If somebody has the same troubles than me, he can fix everything by installing 
the "convmv" package and run the following command:
  convmv -r --notest -f iso-8859-1 -t utf8 -i $HOME

That did the trick for me.

On Thursday 22 March 2007 20:58, Martin-Éric Racine wrote:
> On 3/22/07, Patrick Valsecchi <[EMAIL PROTECTED]> wrote:
> > Package: utf8-migration-tool
> > Version: 0.5.2
> > Severity: important
> >
> > I have directories whose name contains accents. Those directories
> > contains files whose name have accents as well.
> >
> > In this case, utf8migrationtool does not rename the directory first, but
> > tries to rename the whole path directly. I then get errors like:
> >
> > Cannot rename '/home/patrick/Cass?/M?chant' to
> > '/home/patrick/Cassé/Méchant': [Errno 2] No such file or directory
> >
> > -- System Information:
> > Debian Release: 4.0
> >   APT prefers unstable
> >   APT policy: (500, 'unstable'), (500, 'testing'), (300, 'experimental')
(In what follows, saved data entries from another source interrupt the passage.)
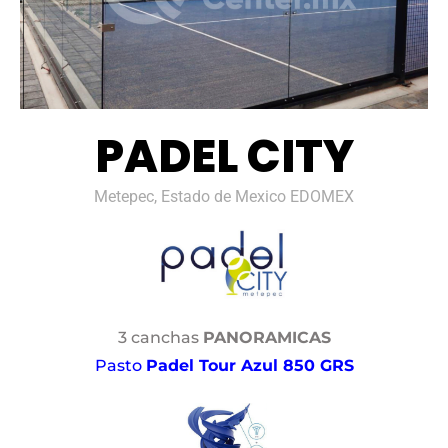
PADEL CITY
Metepec, Estado de Mexico EDOMEX
3 canchas
PANORAMICAS
Pasto
Padel Tour Azul 850 GRS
> > Architecture: amd64 (x86_64)
> > Shell:  /bin/sh linked to /bin/bash
> > Kernel: Linux 2.6.20-1-amd64
> > Locale: LANG=en_US.UTF-8, LC_CTYPE=en_US.UTF-8 (charmap=UTF-8)
>
> The above locale suggests that you were migrating from C or en_US,
> which would imply ASCII as the encoding and thus undefined 8th bit
> characters. The renaming string example you showed above supports this
> assumption, since the accents are replaced with question marks. Given
> this, I would not be surprised if that's why it failed.